Weekend Reading

5 March 2021
I'm getting excited about getting closer to starting our gardening season. We've had cooler evening temperatures, soon the humidity will ease and then I'll start pruning and planting. I sowed seeds during the week - 15 Woolworth's flower, vegetable and herb seeds and open pollinated seeds from Eden Seeds.  I'm hoping I got the timing right and when the seedlings are ready to plant, it will be comfortably cool enough to do it.




I also put out some kipfler potatoes to chit last week and when they send out some shoots, I'll grow them in a grow bag. Over all this season, we'll grow the potatoes, silver beet/Swiss chard, tomatoes, lettuce, cucumbers, zucchinis, Welsh onions, purple turnips, all the herbs we eat and a variety of fruit.  The passionfruit are doing really well and should be ready in April - the two vines are full; there are plenty of lemons on two trees and they're still flowering; and it looks like there will be loquats to pick later in the year.  We pruned the tree six months ago, fertilised it and then there was enough rain to soak the fertiliser in and it's made a real difference.  The dwarf banana needs some help and it will get that as soon as is cooler.  It's certainly enough to keep me busy every day, engaged in outdoor life and breathing fresh air. I can't wait.

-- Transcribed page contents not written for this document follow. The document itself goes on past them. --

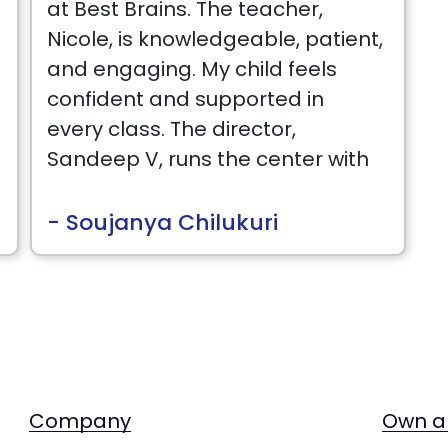
at Best Brains. The teacher,
E
Nicole, is knowledgeable, patient,
and engaging. My child feels
confident and supported in
every class. The director,
Sandeep V, runs the center with
passion and dedication. They
are always approachable and
- Soujanya Chilukuri
proactive in communicating
about our child's progress.
Company
Own a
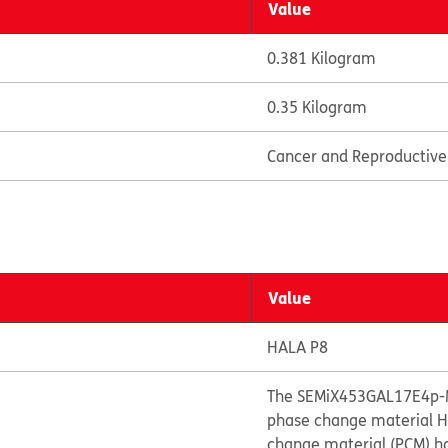
Value
0.381 Kilogram
0.35 Kilogram
Cancer and Reproductiv
Value
HALA P8
The SEMiX453GAL17E4p-M
phase change material HA
change material (PCM) ha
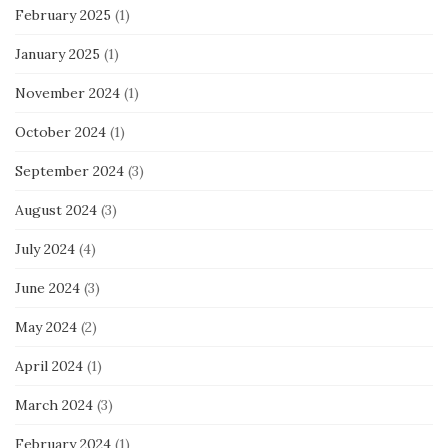
February 2025
(1)
January 2025
(1)
November 2024
(1)
October 2024
(1)
September 2024
(3)
August 2024
(3)
July 2024
(4)
June 2024
(3)
May 2024
(2)
April 2024
(1)
March 2024
(3)
February 2024
(1)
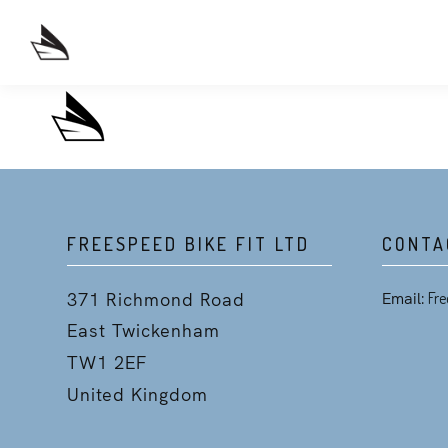
FREESPEED BIKE FIT LTD
CONTA
371 Richmond Road
Email:
Fre
East Twickenham
TW1 2EF
United Kingdom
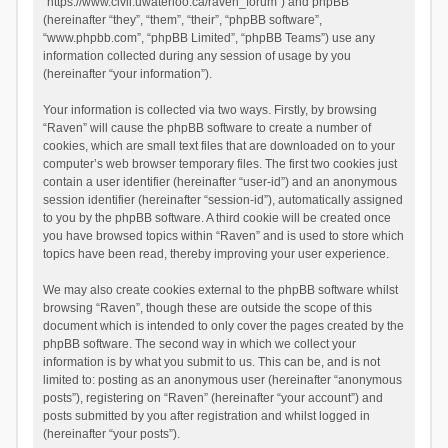
“https://www.civil.uwaterloo.ca/raven_forum”) and phpBB
(hereinafter “they”, “them”, “their”, “phpBB software”,
“www.phpbb.com”, “phpBB Limited”, “phpBB Teams”) use any
information collected during any session of usage by you
(hereinafter “your information”).
Your information is collected via two ways. Firstly, by browsing
“Raven” will cause the phpBB software to create a number of
cookies, which are small text files that are downloaded on to your
computer’s web browser temporary files. The first two cookies just
contain a user identifier (hereinafter “user-id”) and an anonymous
session identifier (hereinafter “session-id”), automatically assigned
to you by the phpBB software. A third cookie will be created once
you have browsed topics within “Raven” and is used to store which
topics have been read, thereby improving your user experience.
We may also create cookies external to the phpBB software whilst
browsing “Raven”, though these are outside the scope of this
document which is intended to only cover the pages created by the
phpBB software. The second way in which we collect your
information is by what you submit to us. This can be, and is not
limited to: posting as an anonymous user (hereinafter “anonymous
posts”), registering on “Raven” (hereinafter “your account”) and
posts submitted by you after registration and whilst logged in
(hereinafter “your posts”).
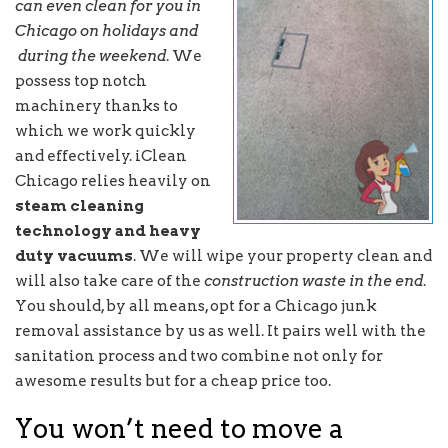
can even clean for you in
Chicago on holidays and
during the weekend
. We
possess top notch
machinery thanks to
which we work quickly
and effectively. iClean
Chicago relies heavily on
steam cleaning
technology and heavy
duty vacuums
. We will wipe your property clean and
will also take care of the
construction waste in the end
.
You should, by all means, opt for a Chicago junk
removal assistance by us as well. It pairs well with the
sanitation process and two combine not only for
awesome results but for a cheap price too.
You won’t need to move a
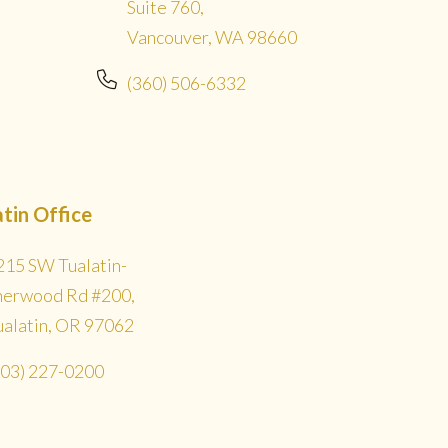
Suite 760,
Vancouver, WA 98660
(360) 506-6332
atin Office
215 SW Tualatin-
herwood Rd #200,
ualatin, OR 97062
503) 227-0200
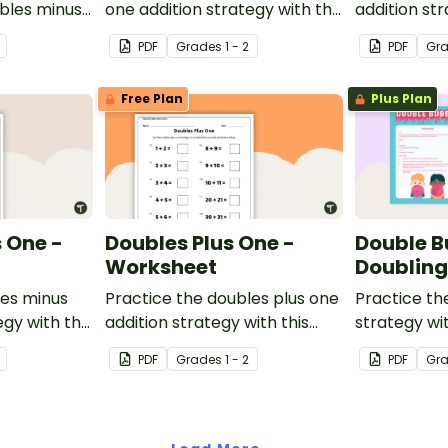
ubles minus
one addition strategy with this
addition str
single and
one-page worksheet.
one-page w
PDF
Grade
s
1 - 2
PDF
Gr
ers.
Free Plan
Plus Plan
 One -
Doubles Plus One -
Double B
Worksheet
Doublin
les minus
Practice the doubles plus one
Practice th
egy with this
addition strategy with this
strategy wi
et.
one-page worksheet.
game.
PDF
Grade
s
1 - 2
PDF
Gr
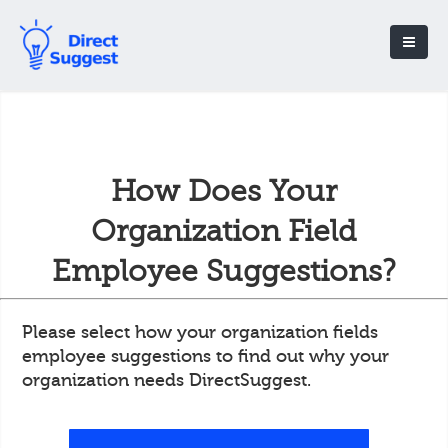
How Does Your
Organization Field
Employee Suggestions?
Please select how your organization fields
employee suggestions to find out why your
organization needs DirectSuggest.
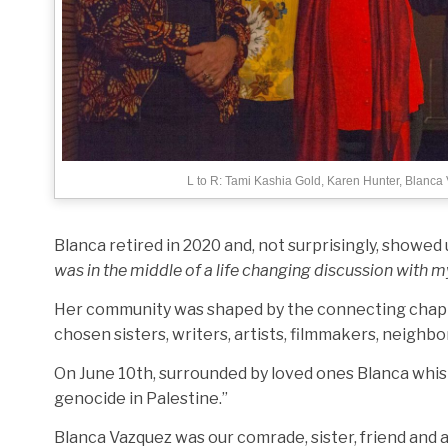
L to R: Tami Kashia Gold, Karen Hunter, Blanca
Blanca retired in 2020 and, not surprisingly, showed
was in the middle of a life changing discussion with m
Her community was shaped by the connecting chapter
chosen sisters, writers, artists, filmmakers, neighbo
On June 10th, surrounded by loved ones Blanca whispere
genocide in Palestine.”
Blanca Vazquez was our comrade, sister, friend and a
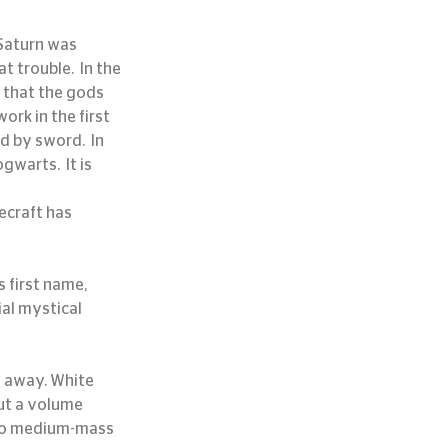
 Saturn was 
 trouble.  In the 
 that the gods 
rk in the first 
 by sword.  In 
warts.  It is 
ecraft has 
 first name, 
al mystical 
ut a volume 
 to medium-mass 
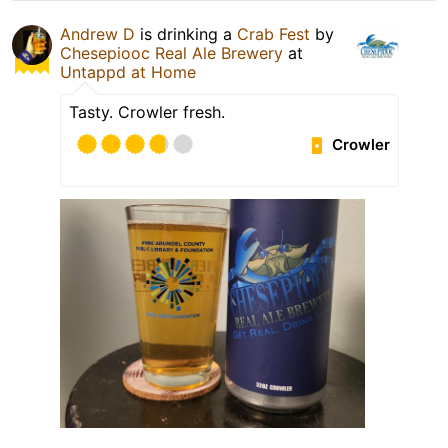
Andrew D
is drinking a
Crab Fest
by
Chesepiooc Real Ale Brewery
at
Untappd at Home
Tasty. Crowler fresh.
Crowler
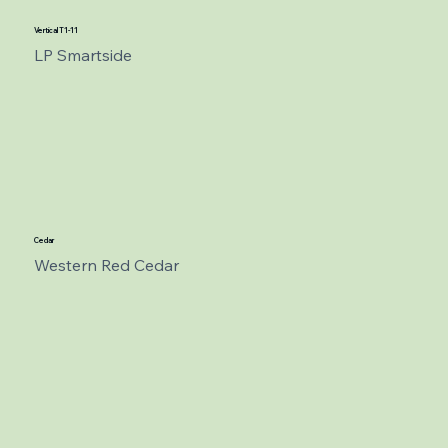
Vertical T1-11
LP Smartside
Cedar
Western Red Cedar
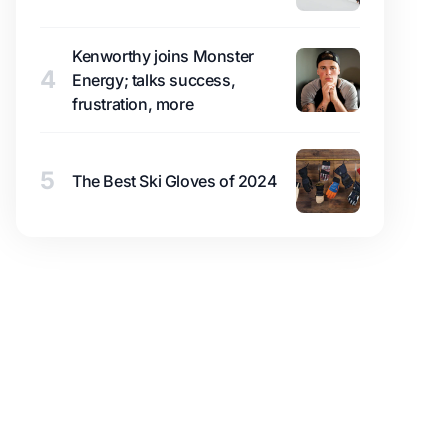
Kenworthy joins Monster
4
Energy; talks success,
frustration, more
5
The Best Ski Gloves of 2024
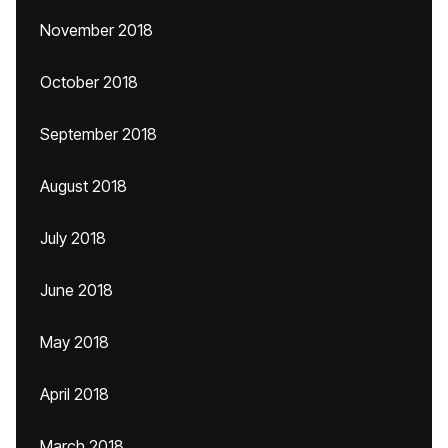
November 2018
October 2018
September 2018
August 2018
July 2018
June 2018
May 2018
April 2018
March 2018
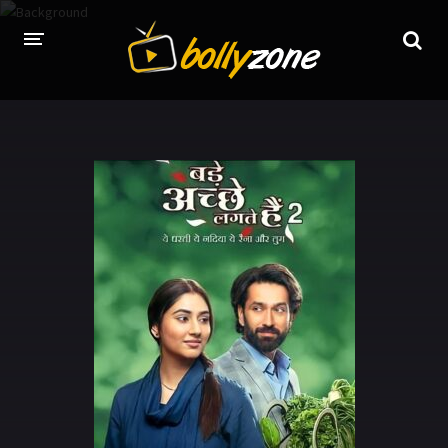
HOME
LATEST EPISODES
TV CHANNELS
TV SERIALS INDEX
NEWS AND PROMOS
HINDI MOVIES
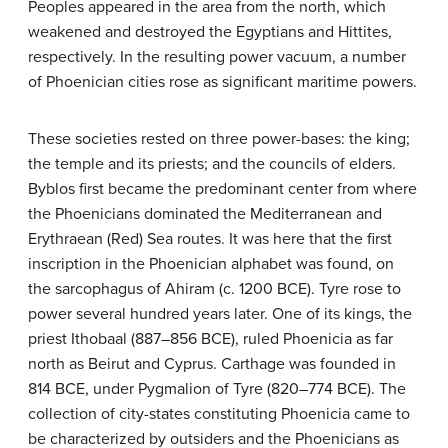
Peoples appeared in the area from the north, which
weakened and destroyed the Egyptians and Hittites,
respectively. In the resulting power vacuum, a number
of Phoenician cities rose as significant maritime powers.
These societies rested on three power-bases: the king;
the temple and its priests; and the councils of elders.
Byblos first became the predominant center from where
the Phoenicians dominated the Mediterranean and
Erythraean (Red) Sea routes. It was here that the first
inscription in the Phoenician alphabet was found, on
the sarcophagus of Ahiram (c. 1200 BCE). Tyre rose to
power several hundred years later. One of its kings, the
priest Ithobaal (887–856 BCE), ruled Phoenicia as far
north as Beirut and Cyprus. Carthage was founded in
814 BCE, under Pygmalion of Tyre (820–774 BCE). The
collection of city-states constituting Phoenicia came to
be characterized by outsiders and the Phoenicians as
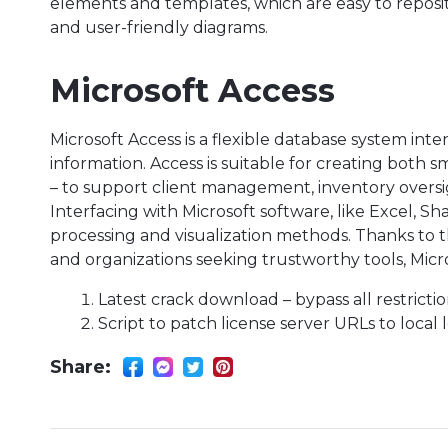
elements and templates, which are easy to reposi
and user-friendly diagrams.
Microsoft Access
Microsoft Access is a flexible database system int
information. Access is suitable for creating both
– to support client management, inventory oversig
Interfacing with Microsoft software, like Excel, 
processing and visualization methods. Thanks to t
and organizations seeking trustworthy tools, Micr
Latest crack download – bypass all restricti
Script to patch license server URLs to local
Share:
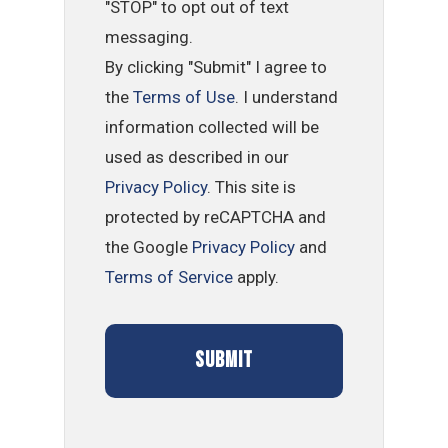
"STOP" to opt out of text
messaging.
By clicking "Submit" I agree to
the
Terms of Use
. I understand
information collected will be
used as described in our
Privacy Policy
. This site is
protected by reCAPTCHA and
the Google
Privacy Policy
and
Terms of Service
apply.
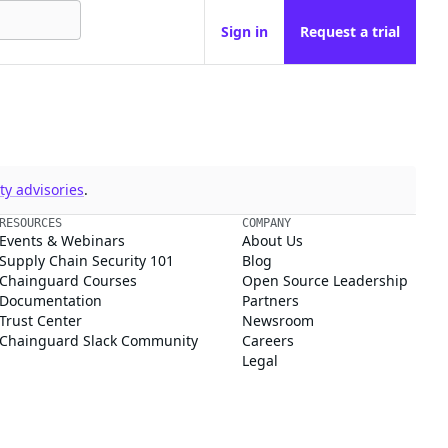
Sign in
Request a trial
y advisories
.
RESOURCES
COMPANY
Events & Webinars
About Us
Supply Chain Security 101
Blog
Chainguard Courses
Open Source Leadership
Documentation
Partners
Trust Center
Newsroom
Chainguard Slack Community
Careers
Legal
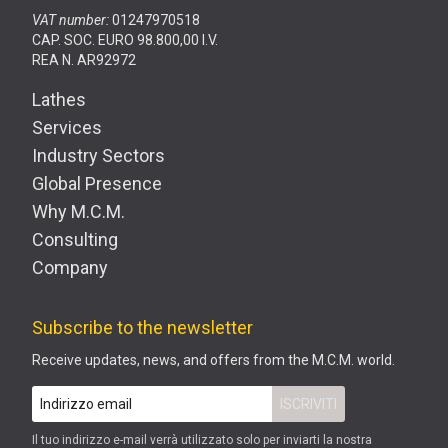
VAT number:
01247970518
CAP. SOC. EURO 98.800,00 I.V.
REA N. AR92972
Lathes
Services
Industry Sectors
Global Presence
Why M.C.M.
Consulting
Company
Subscribe to the newsletter
Receive updates, news, and offers from the M.C.M. world.
Il tuo indirizzo e-mail verrà utilizzato solo per inviarti la nostra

Here is one of our lunches from the week - pork fillet with red cabbage, sweet potato and potatoes. The gravy is from the mix I showed you last week. A delicious meal and quite cheap - $6.50 for the pork fillet which was enough for both of us, red cabbage from the stockpile cupboard and the potatoes are vegetables we always have on hand. I served them with butter and green onions.  Today we're having chicken parmigiana, potato salad and salad. I think we're very fortunate to eat food cooked from scratch every day. A good variety of meat, fish and vegetarian meals that suit our tastes and keep us healthy.


The final simple living workshops are on the weekend - Backyard, gardening and chickens. We've all had fun with these workshops, I think the ladies have learnt a lot and it's been a treat for all of us to sit with our cuppas and talk about how we live and what the challenges and benefits are.  I'll be doing a workshops for the Ku-ring-gai Council, the North Sydney Council and the Willoughby Council soon too. The Ku-ring-gai Council workshop on Baking and Cooking and is on 16 March, the ad is above. That is booked out and has a waiting list. The other Council workshops will be in June and July.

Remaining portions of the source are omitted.